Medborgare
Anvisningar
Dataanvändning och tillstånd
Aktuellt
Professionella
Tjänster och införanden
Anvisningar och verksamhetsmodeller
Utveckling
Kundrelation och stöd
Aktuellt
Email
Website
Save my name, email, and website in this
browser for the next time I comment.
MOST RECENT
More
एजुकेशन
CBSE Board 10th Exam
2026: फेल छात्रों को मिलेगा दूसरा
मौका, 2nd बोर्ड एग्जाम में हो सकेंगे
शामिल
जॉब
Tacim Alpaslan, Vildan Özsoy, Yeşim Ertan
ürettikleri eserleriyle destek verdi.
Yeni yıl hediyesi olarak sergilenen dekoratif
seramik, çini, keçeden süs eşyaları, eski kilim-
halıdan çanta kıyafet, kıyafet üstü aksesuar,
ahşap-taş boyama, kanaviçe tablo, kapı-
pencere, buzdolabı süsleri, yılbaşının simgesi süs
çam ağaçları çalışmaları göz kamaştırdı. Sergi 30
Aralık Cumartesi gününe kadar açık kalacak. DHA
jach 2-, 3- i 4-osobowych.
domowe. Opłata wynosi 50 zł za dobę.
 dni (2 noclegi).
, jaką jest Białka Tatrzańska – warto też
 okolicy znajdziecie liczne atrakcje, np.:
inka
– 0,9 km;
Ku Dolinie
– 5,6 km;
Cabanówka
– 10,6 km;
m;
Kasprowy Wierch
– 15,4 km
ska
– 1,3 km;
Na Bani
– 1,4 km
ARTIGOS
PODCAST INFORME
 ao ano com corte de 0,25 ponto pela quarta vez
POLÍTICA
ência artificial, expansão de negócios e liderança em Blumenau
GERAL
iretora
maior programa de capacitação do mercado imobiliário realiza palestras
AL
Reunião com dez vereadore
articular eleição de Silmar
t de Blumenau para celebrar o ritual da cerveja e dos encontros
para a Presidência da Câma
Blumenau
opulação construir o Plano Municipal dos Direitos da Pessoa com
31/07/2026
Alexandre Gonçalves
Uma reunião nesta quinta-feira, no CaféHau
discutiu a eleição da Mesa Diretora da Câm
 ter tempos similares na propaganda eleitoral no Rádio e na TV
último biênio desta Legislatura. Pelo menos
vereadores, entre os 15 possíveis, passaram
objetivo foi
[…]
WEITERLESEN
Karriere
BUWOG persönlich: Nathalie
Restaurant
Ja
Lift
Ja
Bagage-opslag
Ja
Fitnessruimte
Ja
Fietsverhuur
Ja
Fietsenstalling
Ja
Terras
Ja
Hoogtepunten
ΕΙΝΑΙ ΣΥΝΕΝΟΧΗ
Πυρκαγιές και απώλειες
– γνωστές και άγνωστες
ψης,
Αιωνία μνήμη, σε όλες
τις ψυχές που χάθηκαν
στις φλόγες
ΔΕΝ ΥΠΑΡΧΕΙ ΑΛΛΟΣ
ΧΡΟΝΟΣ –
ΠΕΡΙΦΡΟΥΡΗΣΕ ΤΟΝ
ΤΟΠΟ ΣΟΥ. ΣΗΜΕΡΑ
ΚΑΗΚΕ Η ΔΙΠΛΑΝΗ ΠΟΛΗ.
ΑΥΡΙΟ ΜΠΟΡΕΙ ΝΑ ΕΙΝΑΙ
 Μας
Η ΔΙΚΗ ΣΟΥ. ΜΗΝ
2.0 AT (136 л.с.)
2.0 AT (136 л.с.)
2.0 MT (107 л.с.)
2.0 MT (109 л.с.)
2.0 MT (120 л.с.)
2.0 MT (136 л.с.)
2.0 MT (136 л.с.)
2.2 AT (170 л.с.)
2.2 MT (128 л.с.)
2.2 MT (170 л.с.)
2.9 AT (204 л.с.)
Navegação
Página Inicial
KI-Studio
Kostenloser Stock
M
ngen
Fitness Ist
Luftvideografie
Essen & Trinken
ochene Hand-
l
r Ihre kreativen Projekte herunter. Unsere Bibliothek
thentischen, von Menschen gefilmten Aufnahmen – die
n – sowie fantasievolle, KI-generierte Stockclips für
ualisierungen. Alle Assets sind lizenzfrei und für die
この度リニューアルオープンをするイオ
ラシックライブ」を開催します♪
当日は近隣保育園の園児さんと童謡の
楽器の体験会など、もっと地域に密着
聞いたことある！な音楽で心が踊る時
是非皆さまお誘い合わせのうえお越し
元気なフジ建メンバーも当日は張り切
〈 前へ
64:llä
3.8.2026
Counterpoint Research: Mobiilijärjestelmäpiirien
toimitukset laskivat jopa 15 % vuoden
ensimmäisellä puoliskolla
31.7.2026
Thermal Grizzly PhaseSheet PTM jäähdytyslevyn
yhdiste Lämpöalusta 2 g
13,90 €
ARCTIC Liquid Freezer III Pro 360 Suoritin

○ ○ ○

Required work —
Line count for the word "Blumenau": state how many lines of the listing hold it, and give only that number.

Result of the exercise —
3